Herboristerie

L’herboristerie 

Depuis plus de 12 ans, je suis herboriste. Grâce à ces années d’expérience, j’ai acquis une connaissance plus approfondie des plantes.

La phytothérapie est l’art de soigner par les plantes.

Ma recherche reste assidue et me permet d’acquérir des compétences plus pointilleuses.

La phytothérapie évolue sans cesse. S’interroger, se questionner, découvrir, redécouvrir les plantes, les utiliser ; telle est ma motivation.

Les utiliser à bon escient démontre un respect non seulement accordé à la nature mais aussi à soi-même.

On peut considérer la phytothérapie comme une thérapie à part entière. Une chose est certaine : elle ne menace pas l’équilibre du corps pour autant que l’on respecte les dosages appropriés.

Durant des millénaires, la phytothérapie a été et est toujours indissociable de l’herboristerie.
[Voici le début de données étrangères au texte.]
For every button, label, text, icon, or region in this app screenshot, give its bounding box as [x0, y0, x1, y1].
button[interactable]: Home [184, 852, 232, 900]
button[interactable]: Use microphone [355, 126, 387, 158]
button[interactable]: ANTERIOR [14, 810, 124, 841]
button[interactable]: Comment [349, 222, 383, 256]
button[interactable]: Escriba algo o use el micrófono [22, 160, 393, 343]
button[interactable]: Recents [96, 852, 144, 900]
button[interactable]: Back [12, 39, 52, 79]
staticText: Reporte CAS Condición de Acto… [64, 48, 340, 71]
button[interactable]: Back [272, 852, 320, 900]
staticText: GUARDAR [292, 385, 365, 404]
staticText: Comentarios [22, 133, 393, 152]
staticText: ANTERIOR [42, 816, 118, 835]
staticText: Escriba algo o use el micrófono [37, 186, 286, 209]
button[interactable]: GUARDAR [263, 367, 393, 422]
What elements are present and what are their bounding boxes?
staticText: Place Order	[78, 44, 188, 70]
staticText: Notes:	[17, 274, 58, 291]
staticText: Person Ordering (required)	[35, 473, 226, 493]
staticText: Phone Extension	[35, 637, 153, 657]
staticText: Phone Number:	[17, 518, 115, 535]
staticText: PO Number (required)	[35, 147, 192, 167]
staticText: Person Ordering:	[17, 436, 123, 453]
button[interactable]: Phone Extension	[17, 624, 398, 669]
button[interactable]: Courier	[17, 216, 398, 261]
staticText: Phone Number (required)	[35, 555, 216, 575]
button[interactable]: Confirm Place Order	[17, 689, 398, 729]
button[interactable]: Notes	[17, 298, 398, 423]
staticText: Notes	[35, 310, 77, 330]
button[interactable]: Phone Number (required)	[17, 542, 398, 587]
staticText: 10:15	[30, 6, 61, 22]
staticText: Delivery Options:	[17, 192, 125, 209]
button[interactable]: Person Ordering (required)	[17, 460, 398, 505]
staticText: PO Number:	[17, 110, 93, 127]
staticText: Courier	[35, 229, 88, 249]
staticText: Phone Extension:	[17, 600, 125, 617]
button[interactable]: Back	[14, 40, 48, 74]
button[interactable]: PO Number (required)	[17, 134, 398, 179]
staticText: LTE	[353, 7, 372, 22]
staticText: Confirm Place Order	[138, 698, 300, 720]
S’ils ne cueillaient pas eux-mêmes les plantes, les médecins s’approvisionnaient chez l’herboriste. En tant que telles, elles furent le premier réservoir de remèdes.

En Europe, à partir du Moyen-âge, les « Herbiers », ancêtres des herboristes, récoltent et vendent des plantes indigènes séchées.

De leurs ateliers, s’échappaient des senteurs de divers mélanges à base de plantes. C’était le lieu où l’on venait chercher conseils et remèdes, préparés avec connaissance et savoir-faire. C’est là aussi que l’on confiait ses maux.

Ils les présentaient sous forme de baumes, crèmes, élixirs, huiles médicinales, huiles essentielles, liqueurs, sirops, teintures, tisanes, vins médicinaux… Cette époque semble révolue et la voir renaître est le souhait de tout herboriste passionné.

L’herboristerie repose sur le savoir ancestral des plantes médicinales, appelées aussi « les simples » malgré la complexité qu’elles représentent !

L’herboriste est censé connaître les noms latins, scientifiques et vernaculaires des plantes médicinales, ainsi que leurs vertus, leurs applications thérapeutiques, leurs contre-indications et leurs interactions possibles avec les médicaments. Sa tâche consiste, à conseiller et à préparer des remèdes,  « les remèdes de bonne femme » ou  de « bona fama » c’est-à-dire de bonne renommée !

Tel était le rôle de l’herboriste. Ce n’est plus le cas de nos jours !

En effet, au cours du régime de Vichy, en 1941, le droit d’exercer leur pratique fut aboli. Les effets néfastes de certains médicaments mais surtout, l’abus de ceux-ci ont largement contribué au renouveau de la phytothérapie. Depuis plus de 2000 ans se soigner par les plantes nous a laissé de nombreuses preuves. L’ancienneté de leurs usages prouve leurs propriétés et leurs toxicités.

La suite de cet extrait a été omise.